Copy every record exactly, leaving the pictures out.

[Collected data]
-- Opening Marker --

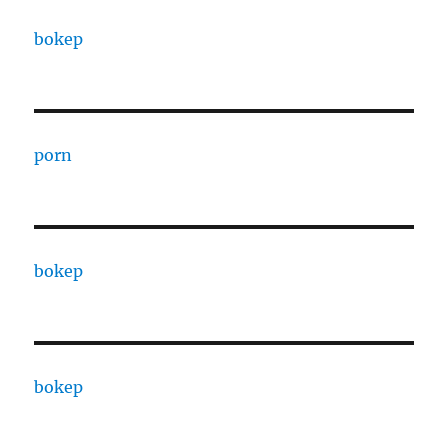
bokep
porn
bokep
bokep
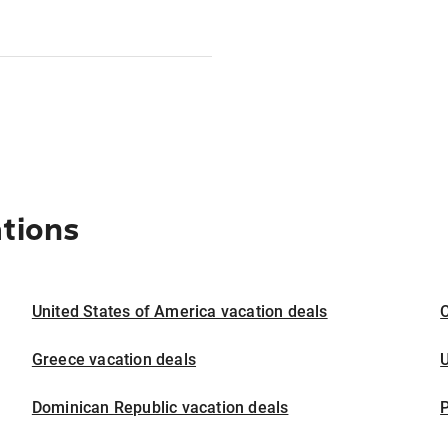
ations
United States of America vacation deals
Greece vacation deals
U
Dominican Republic vacation deals
P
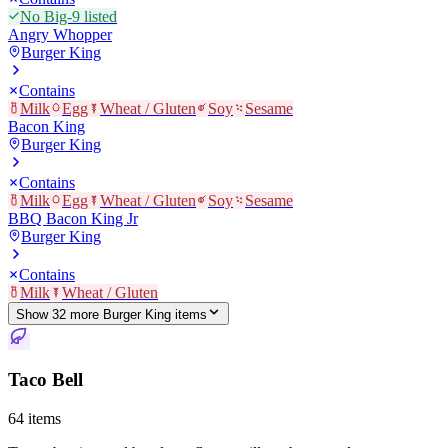
No Big-9 listed
Angry Whopper
Burger King
Contains
Milk
Egg
Wheat / Gluten
Soy
Sesame
Bacon King
Burger King
Contains
Milk
Egg
Wheat / Gluten
Soy
Sesame
BBQ Bacon King Jr
Burger King
Contains
Milk
Wheat / Gluten
Show
32
more
Burger King
item
s
Taco Bell
64
items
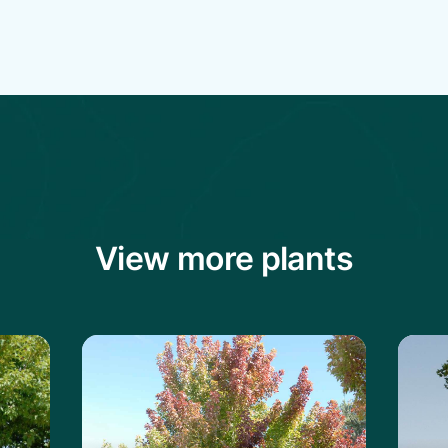
View more plants
mur Maple
Learn more about the Red Maple
Lear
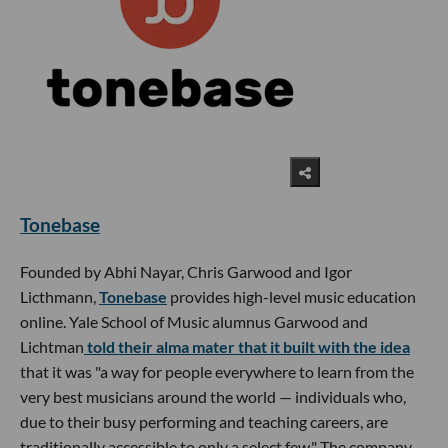
Tonebase
Founded by Abhi Nayar, Chris Garwood and Igor
Licthmann,
Tonebase
provides high-level music education
online. Yale School of Music alumnus Garwood and
Lichtman
told their alma mater that it built with the idea
that it was "a way for people everywhere to learn from the
very best musicians around the world — individuals who,
due to their busy performing and teaching careers, are
traditionally accessible to only a select few." The company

-- Closing Marker --

**Written response:**
bokep
porn
bokep
bokep
ations
United States of America vacation deals
Greece vacation deals
U
Dominican Republic vacation deals
P
No Big-9 listed
Angry Whopper
Burger King
Contains
Milk
Egg
Wheat / Gluten
Soy
Sesame
Bacon King
Burger King
Contains
Milk
Egg
Wheat / Gluten
Soy
Sesame
BBQ Bacon King Jr
Burger King
Contains
Milk
Wheat / Gluten
Show
32
more
Burger King
item
s
Taco Bell
64
items
View more plants
mur Maple
Learn more about the Red Maple
Lear
Tonebase
Founded by Abhi Nayar, Chris Garwood and Igor
Licthmann,
Tonebase
provides high-level music education
online. Yale School of Music alumnus Garwood and
Lichtman
told their alma mater that it built with the idea
that it was "a way for people everywhere to learn from the
very best musicians around the world — individuals who,
due to their busy performing and teaching careers, are
traditionally accessible to only a select few." The company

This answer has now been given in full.